On public-interest accountability, I’d suggest that ICANN already addresses this in a manner that preserves the strengths of the model. Because ICANN’s coordination of the DNS affects individuals everywhere, governments quite reasonably have an interest in ensuring that public-policy implications are understood. That is precisely the function of the Governmental Advisory Committee: to provide a structured channel for governments to offer advice on matters of public interest. The Board must give such advice due consideration, explain in writing if it diverges, and work in good faith toward mutually acceptable solutions. The GAC thereby enables governments to collaborate on common approaches — invaluable to both ICANN and the global Internet community, since the alternative could easily lead to fragmentation.
As such, ICANN’s design already strikes a well-reasoned balance between accountability to its community and due consideration of public-interest advice.
You mentioned the Applicant Support Program, and I’ll admit I don’t have direct insight into the pressures it faces. Still, I would hope that any concerns about equity and inclusion can be addressed within ICANN’s existing framework, since that provides the greatest potential for globally coordinated solutions.

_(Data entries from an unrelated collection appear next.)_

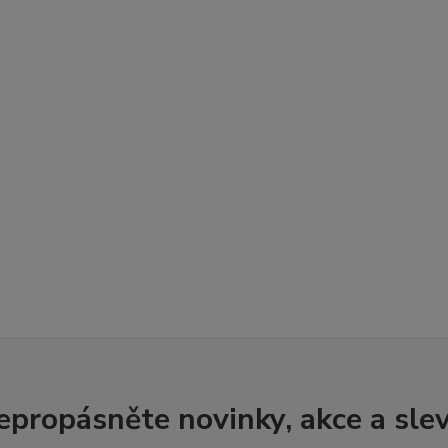
epropásněte novinky, akce a slev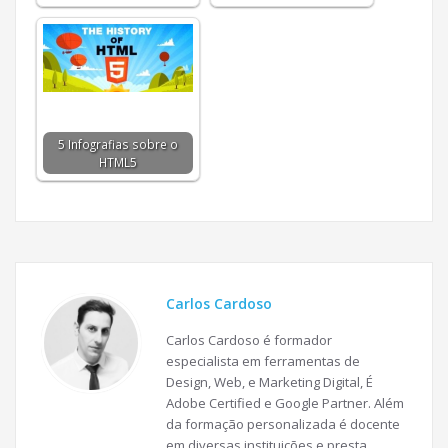
5 Infografias sobre o
HTML5
Carlos Cardoso
Carlos Cardoso é formador
especialista em ferramentas de
Design, Web, e Marketing Digital, É
Adobe Certified e Google Partner. Além
da formação personalizada é docente
em diversas instituições e presta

I’ll also admit to a healthy trepidation about the potential consequences of rights-based public-law interventions in our globally coordinated systems. When you wrote that “recent controversies surrounding AFRINIC’s governance crisis … demonstrate the fragility of a system that relies on procedural norms rather than legal guarantees,” I would have actually cited the same example as evidence of the converse — that ad hoc legal determinations can themselves create fragility in systems that otherwise function smoothly through well-established, consensus-based norms.
John,
Thank you for your thoughtful note — I deeply appreciate your optimism and the way you look at the model. While people in our community often see things differently, I tend to share your view that it’s worth focusing on where the system has shown real strength. I completely agree that the Empowered Community and the volunteers behind it are the real guardians of the model. Their dedication keeps the system both accountable and alive.
As for AFRINIC, it might perhaps not be my favorite example — mostly because of the ongoing challenges it faces, even after showing real staying power. Looking back, we might have designed that part of the model differently to make stability and accountability easier. But it does remind us that improvement is an ongoing process. Personally, I often think back to those early days of Russia’s full-scale invasion of Ukraine when, among numerous challenges that still persist, both the structures and the community behind them proved resilient under enormous pressure. That moment reminded me how much our system can adapt and hold together when it truly matters.
I also share your appreciation for the GAC. It’s a great forum, and I feel lucky to be able to volunteer alongside so many talented colleagues there. Still, many carry broad portfolios that may make it difficult to engage directly with their counterparts in relevant departments within ministries of defense or foreign affairs. That, in turn, makes it hard to stay involved in related UN discussions, beyond WSIS+20 — like those within UNODA on a new permanent mechanism for responsible state behavior, or within the UNODC on the proposed Hanoi Convention, coming up for signatures in a few days. These are big global issues, directly impacting both the DNS and the multistakeholder model behind it, and it’s a lot to keep up with while managing ICANN’s own agenda.
Thanks again for continuing this exchange — I really value the conversation. It’s a good reminder that our shared commitment to the multistakeholder model is still strong and evolving.